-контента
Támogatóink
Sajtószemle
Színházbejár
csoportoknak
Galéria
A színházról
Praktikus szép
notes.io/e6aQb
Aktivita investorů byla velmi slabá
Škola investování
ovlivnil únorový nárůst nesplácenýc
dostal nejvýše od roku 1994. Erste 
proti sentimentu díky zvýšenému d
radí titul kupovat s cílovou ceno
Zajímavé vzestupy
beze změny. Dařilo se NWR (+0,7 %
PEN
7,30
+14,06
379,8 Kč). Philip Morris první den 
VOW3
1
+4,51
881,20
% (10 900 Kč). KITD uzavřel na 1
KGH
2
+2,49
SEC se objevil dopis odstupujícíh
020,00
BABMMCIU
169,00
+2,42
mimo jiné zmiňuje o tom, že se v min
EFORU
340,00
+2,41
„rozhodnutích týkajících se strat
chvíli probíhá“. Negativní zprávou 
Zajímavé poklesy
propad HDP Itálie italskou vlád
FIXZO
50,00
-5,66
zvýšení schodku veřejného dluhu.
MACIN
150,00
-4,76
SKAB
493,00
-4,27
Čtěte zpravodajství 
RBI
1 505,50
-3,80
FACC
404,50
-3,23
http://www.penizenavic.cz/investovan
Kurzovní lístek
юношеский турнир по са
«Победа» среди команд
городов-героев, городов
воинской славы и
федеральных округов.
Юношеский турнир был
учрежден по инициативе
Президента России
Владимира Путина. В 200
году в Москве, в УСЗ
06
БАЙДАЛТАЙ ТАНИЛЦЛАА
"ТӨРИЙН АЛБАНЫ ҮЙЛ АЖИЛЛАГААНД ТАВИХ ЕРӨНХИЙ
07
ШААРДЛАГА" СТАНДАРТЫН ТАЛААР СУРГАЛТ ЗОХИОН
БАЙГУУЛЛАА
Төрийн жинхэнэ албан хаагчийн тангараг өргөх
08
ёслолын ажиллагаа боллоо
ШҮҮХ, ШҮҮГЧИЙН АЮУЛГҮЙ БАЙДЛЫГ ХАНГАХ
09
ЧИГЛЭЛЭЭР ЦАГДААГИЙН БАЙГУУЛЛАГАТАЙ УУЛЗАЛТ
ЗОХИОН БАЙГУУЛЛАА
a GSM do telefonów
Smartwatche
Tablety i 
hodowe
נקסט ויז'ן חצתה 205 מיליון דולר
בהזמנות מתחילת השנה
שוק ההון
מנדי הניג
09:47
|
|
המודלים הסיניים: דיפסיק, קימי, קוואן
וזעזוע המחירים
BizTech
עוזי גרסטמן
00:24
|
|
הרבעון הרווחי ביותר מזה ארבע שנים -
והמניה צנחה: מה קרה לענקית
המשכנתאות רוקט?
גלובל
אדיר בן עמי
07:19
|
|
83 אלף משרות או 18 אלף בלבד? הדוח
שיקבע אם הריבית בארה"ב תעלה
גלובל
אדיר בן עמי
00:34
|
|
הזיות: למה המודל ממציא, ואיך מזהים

☆ ☆ ☆

§ **Your objective**
Every line that holds the word "ЗОХИОН" should be copied from the records.

§ **Your response**
ШААРДЛАГА" СТАНДАРТЫН ТАЛААР СУРГАЛТ ЗОХИОН
ЗОХИОН БАЙГУУЛЛАА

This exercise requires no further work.